La Carsinoé originelle voleta dans la salle de bain du capitaine du Pharaon.
- Oui, le Cristal aurait dû détruire notre Seigneur, mais leurs énergies étant identiques, ils se sont juste repoussés l'un l'autre. Balkendorf a mis du temps à se remettre, mobilisant les quelques forces de ses cerveaux à cette tâche, ce qui fait que vu le peu de puissance dégagée, cela est passé totalement inaperçu… Mais j'aurais dû me souvenir de la légende.
- De quoi ? grommela Alguérande en sortant de la douche, se séchant, affichant sans vergogne son physique parfait avec juste les onces de graisse nécessaires pour les formes, la musculature dessinée avec précision et fermeté, aux yeux de papillon de Talmaïdès.
- Balkendorf est aussi immortel que moi, reprit la Carsinoé. Il n'y a qu'une créature de feu qui peut mettre un terme à son existence. Il faut qu'il en soit transpercé, de part en part. Et il n'y a aucun être de ce genre qui existe. Il revient.
Alguérande haussa légèrement les épaules.
- Dambale et Balkendorf ont détruit leur propre Cristal, et ça a mis fin à leur invasion et lobotomisation de nos univers. J'étais plus mort que vif, envahi par ton poison je te le rappelle, je ne peux pas plus non plus. Balkendorf ne relève plus de mes combats, je ne suis pas à la hauteur et je ne le serai jamais ! Arrête donc de me prendre la tête avec les sursauts de ton monstrueux Seigneur, Talmaïdès ! Et j'aimerais que ma chair ne s'enflamme pas, au sens figuré, à chacune de tes émotions du passé ! Je t'ai appelée, tu me manquais, mais évite de mettre ma vie sens dessus dessous quand je m'y attends le moins ! S'il te plaît ?
- Je vais essayer.
- Merci, Talma.
Son carrosse citrouille géant, tiré par quatre licornes, s'étant arrêté auprès de l'Arbre de Vie, Sandromange en descendit.
- Je suis tellement heureuse, et soulagée de te revoir, Gardien Pouchy, fit-elle en s'inclinant en une profonde révérence, étirant sa longue robe couleur prune.
- Mais…
Torien posa une main amicale sur celle de l'adolescent.
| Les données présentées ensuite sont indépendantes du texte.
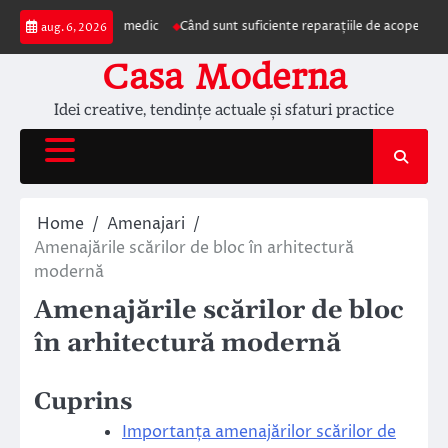
Skip
zentarea la medic
Când sunt suficiente reparațiile de acoperiș și când este 
aug. 6, 2026
to
content
Casa Moderna
Idei creative, tendințe actuale și sfaturi practice
Home
Amenajari
Amenajările scărilor de bloc în arhitectură
modernă
Amenajările scărilor de bloc
în arhitectură modernă
Cuprins
Importanța amenajărilor scărilor de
- Tu étais mon Prieur apprenti, Pouch'. Tu es désormais le Gardien de Terra IV et du Sanctuaire. Je pourrai bientôt me retirer, disparaître, tout comme Aldéran a fini par trouver le repos à jamais.
- Non… gémit le jeune garçon. J'ai trop besoin de toi !
- Chacun a un rôle à jouer, et cette place n'est jamais éternelle. Tu es pratiquement prêt, Pouchy. Tu as sauvé Alguérande, tu as aidé ton père et Khell. Tu peux tout désormais… ou presque…
- Quoi donc ?
Une sphère orange apparut, vibrante d'énergie, rougissant en quelques instants.
- C'est quoi… ? glapit Pouchy.
- C'est l'annonce de tragiques moments à venir, souffla Torien.
- Noonnnnnnn !
Dans un hurlement, foudroyée par un éclair, la Reine des Sylvidres s'enflamma, transformée en quelques instants en petit tas de cendres.